Games like chess are POMDPs: you do not know what your opponent is going to play (missing information).
If you always play the same moves (e.g. opening moves), your opponent will adapt and you will end up losing systematically.
Variety in playing is beneficial in POMDPs: it can counteract the uncertainty about the environment.
There are sometimes more than one way to collect rewards, especially with sparse rewards.

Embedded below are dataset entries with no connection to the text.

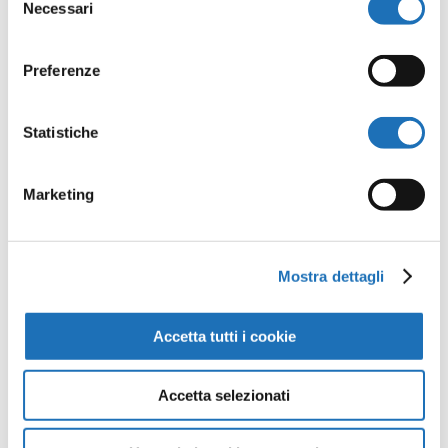
iniziativa di solidarietà
: anche quest’anno
Necessari
del
l’asta delle tende al mare si svolgerà
consenso
durante l’estate: chi vorrà proporre
Preferenze
l’offerta d’acquisto di una tenda potrà farlo
rivolgendosi alla
Consulta del
Statistiche
Volontariato di Cesenatico
, che destinerà
il ricavato a progetti sociali, al tel. 353-
Marketing
4138129.
Partner stabile e determinante
Mostra dettagli
dell’iniziativa è da sempre la
Cooperativa
Stabilimenti Balneari di Cesenatico
, che
Accetta tutti i cookie
garantisce ogni giorno l’alzata quotidiana
delle tende e la loro sorveglianza, mentre
Accetta selezionati
la Consulta del Volontariato di Cesenatico
cura le attività legate alla vendita in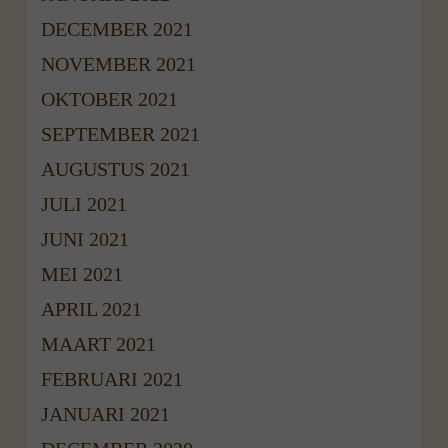
DECEMBER 2021
NOVEMBER 2021
OKTOBER 2021
SEPTEMBER 2021
AUGUSTUS 2021
JULI 2021
JUNI 2021
MEI 2021
APRIL 2021
MAART 2021
FEBRUARI 2021
JANUARI 2021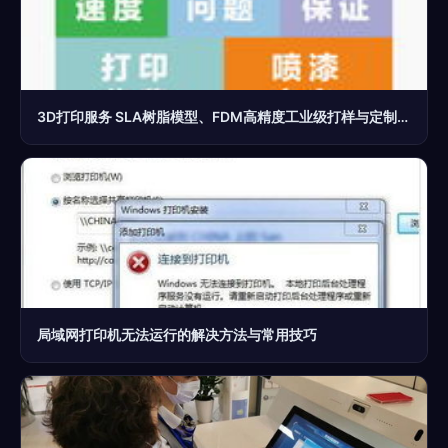
3D打印服务 SLA树脂模型、FDM高精度工业级打样与定制全解析
局域网打印机无法运行的解决方法与常用技巧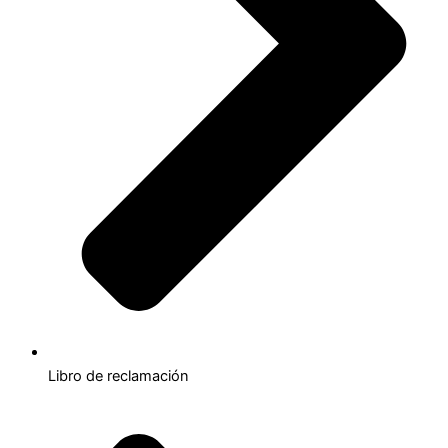
Libro de reclamación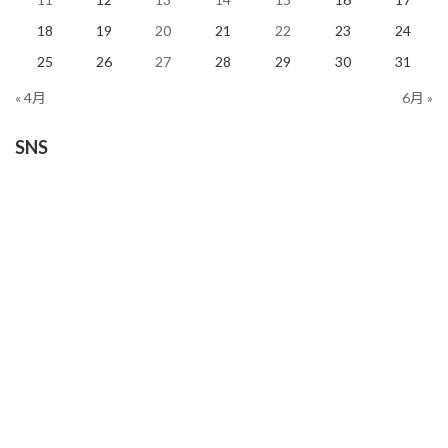
18
19
20
21
22
23
24
25
26
27
28
29
30
31
« 4月
6月 »
SNS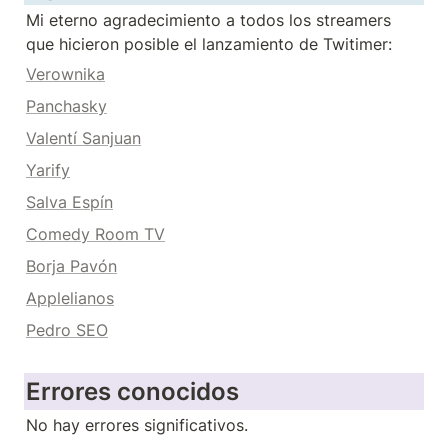
Mi eterno agradecimiento a todos los streamers 
que hicieron posible el lanzamiento de Twitimer:
Verownika
Panchasky
Valentí Sanjuan
Yarify
Salva Espín
Comedy Room TV
Borja Pavón
Applelianos
Pedro SEO
Errores conocidos
No hay errores significativos.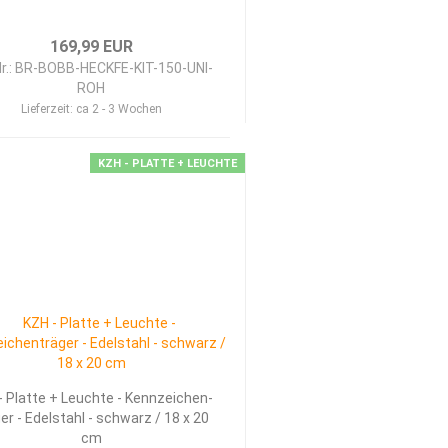
169,99 EUR
Nr.: BR-BOBB-HECKFE-KIT-150-UNI-
ROH
Lieferzeit:
ca 2 - 3 Wochen
KZH - PLATTE + LEUCHTE
 Plat­te + Leuch­te - Kenn­zei­chen­
ger - Edel­stahl - schwarz / 18 x 20
cm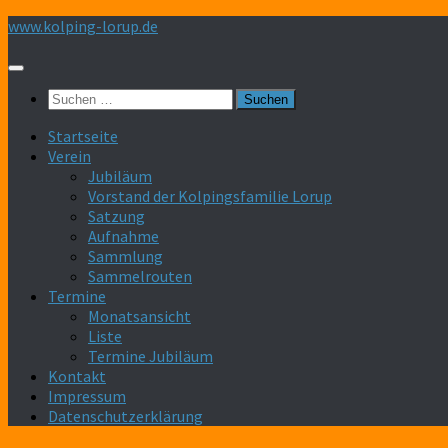
Zum
www.kolping-lorup.de
Inhalt
springen
Suchen
nach:
Startseite
Verein
Jubiläum
Vorstand der Kolpingsfamilie Lorup
Satzung
Aufnahme
Sammlung
Sammelrouten
Termine
Monatsansicht
Liste
Termine Jubiläum
Kontakt
Impressum
Datenschutzerklärung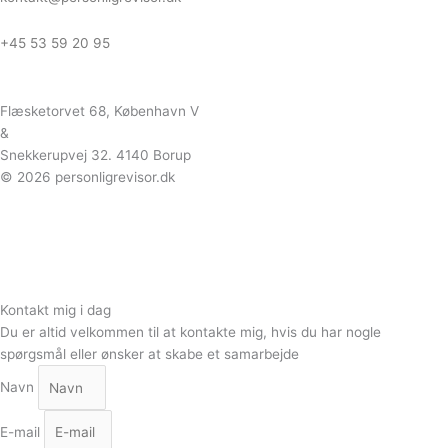
+45 53 59 20 95
Flæsketorvet 68, København V
&
Snekkerupvej 32. 4140 Borup
© 2026 personligrevisor.dk
Kontakt mig i dag
Du er altid velkommen til at kontakte mig, hvis du har nogle
spørgsmål eller ønsker at skabe et samarbejde
Navn
E-mail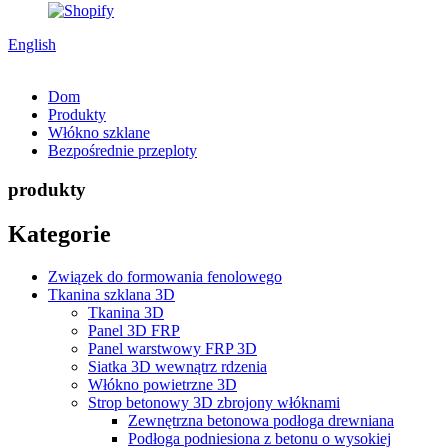
English
Dom
Produkty
Włókno szklane
Bezpośrednie przeploty
produkty
Kategorie
Związek do formowania fenolowego
Tkanina szklana 3D
Tkanina 3D
Panel 3D FRP
Panel warstwowy FRP 3D
Siatka 3D wewnątrz rdzenia
Włókno powietrzne 3D
Strop betonowy 3D zbrojony włóknami
Zewnętrzna betonowa podłoga drewniana
Podłoga podniesiona z betonu o wysokiej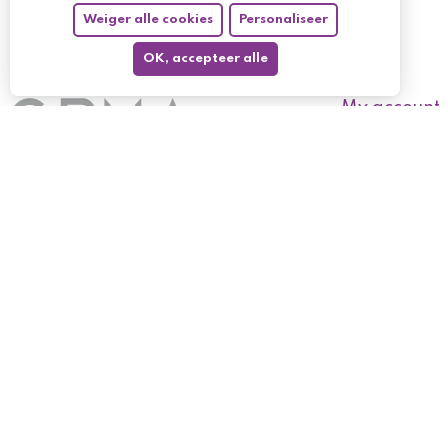
Weiger alle cookies
Personaliseer
OK, accepteer alle
My account
My orders
My returned p
Follow us
My holdings
My personal i
My discount v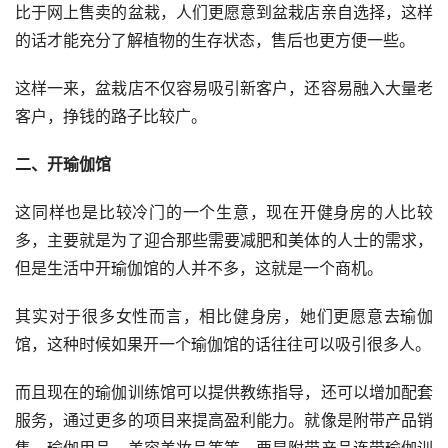
比于网上售卖的盆栽，人们更愿意到盆栽店亲自选择，这样
的话才能充分了解植物的生存状态，售后也更方便一些。
这样一来，盆栽店不仅容易吸引新客户，还容易融入大量老
客户，挣钱的路子比较广。
二、开瑜伽馆
这同样也是比较冷门的一个生意，现在开健身房的人比较
多，主要就是为了迎合那些需要减肥和美体的人士的需求，
但是生活中开瑜伽馆的人并不多，这就是一个商机。
其实对于很多女性而言，相比健身房，她们更愿意去瑜伽
馆，这种时候如果开一个瑜伽馆的话往往可以吸引很多人。
而且现在的瑜伽训练馆可以提供教练指导，还可以增加配套
服务，通过更多的项目来提高盈利能力。就像是附带产品销
售，瑜伽用品，美容美妆品等等，要是附带产品连带瑜伽训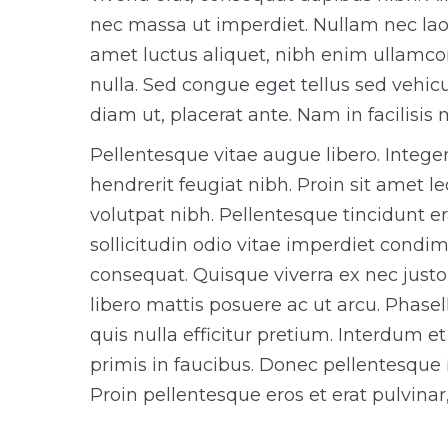
nec massa ut imperdiet. Nullam nec laor
amet luctus aliquet, nibh enim ullamcor
nulla. Sed congue eget tellus sed vehicu
diam ut, placerat ante. Nam in facilisis m
Pellentesque vitae augue libero. Integer 
hendrerit feugiat nibh. Proin sit amet l
volutpat nibh. Pellentesque tincidunt e
sollicitudin odio vitae imperdiet cond
consequat. Quisque viverra ex nec just
libero mattis posuere ac ut arcu. Phasel
quis nulla efficitur pretium. Interdum
primis in faucibus. Donec pellentesque id
Proin pellentesque eros et erat pulvinar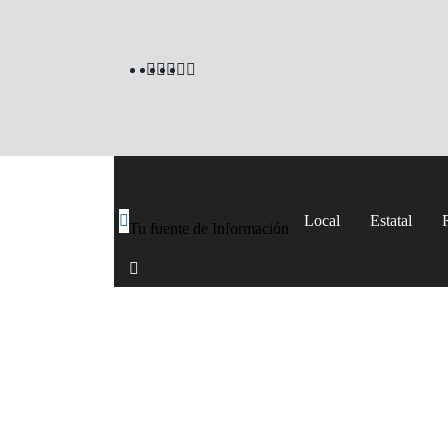
Local
Estatal
Tu fuente de Información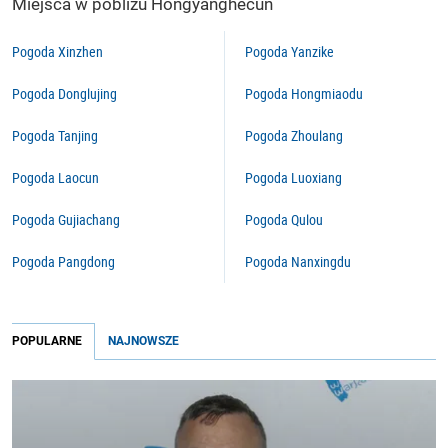
Miejsca w pobliżu Hongyanghecun
Pogoda Xinzhen
Pogoda Yanzike
Pogoda Donglujing
Pogoda Hongmiaodu
Pogoda Tanjing
Pogoda Zhoulang
Pogoda Laocun
Pogoda Luoxiang
Pogoda Gujiachang
Pogoda Qulou
Pogoda Pangdong
Pogoda Nanxingdu
POPULARNE
NAJNOWSZE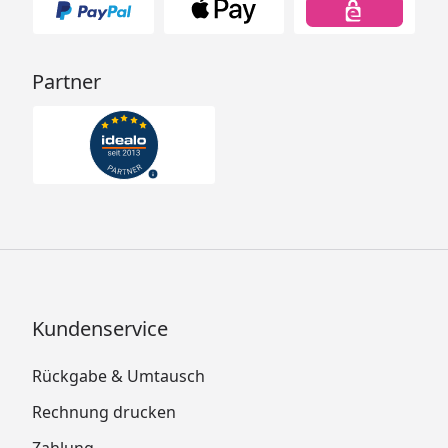
Partner
Kundenservice
Rückgabe & Umtausch
Rechnung drucken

If exploration decreases too soon, the RL agent will “overfit” one of the paths.
If one of the paths is suddenly blocked, the agent would have to completely re-learn its policy.
It would be more efficient if the agent had learned all possibles paths, even if some of them are less optimal.
\pi(s, a) = \frac{\exp Q(s, a) / \tau}{ \sum_b \exp Q(s, b) / \tau}
Continuous Gaussian policies are still unimodal policies: they mostly sample actions around the mean \mu_\theta(s) and the variance \sigma_\theta(s) decreases to 0 with learning.
If we want a multimodal policy that learns different solutions, we need to learn a Softmax distribution (Gibbs / Boltzmann) over the continuous action space.
A solution to force the policy to be multimodal is to force it to be as stochastic as possible by maximizing its entropy.
Instead of searching for the policy that “only” maximizes the returns:
\pi^* = \text{arg} \max_\pi \, \mathbb{E}_{\pi} [ \sum_t \gamma^t \, r(s_t, a_t, s_{t+1}) ]
we search for the policy that maximizes the returns while being as stochastic as possible:
\pi^* = \text{arg} \max_\pi \, \mathbb{E}_{\pi} [ \sum_t \gamma^t \, r(s_t, a_t, s_{t+1}) + \alpha \, H(\pi(s_t))]
This new objective function defines the maximum entropy RL framework.
The entropy of the policy regularizes the objective function: the policy should still maximize the returns, but stay as stochastic as possible depending on the parameter \alpha.
Entropy regularization can always be added to PG methods such as A3C.
It is always possible to fall back to hard RL by setting \alpha to 0.
Haarnoja et al. (2017) Reinforcement Learning with Deep Energy-Based Policies. arXiv:1702.08165
H(\pi_\theta(s_t)) = \mathbb{E}_{a \sim \pi_\theta(s_t)} [- \log \pi_\theta(s_t, a)]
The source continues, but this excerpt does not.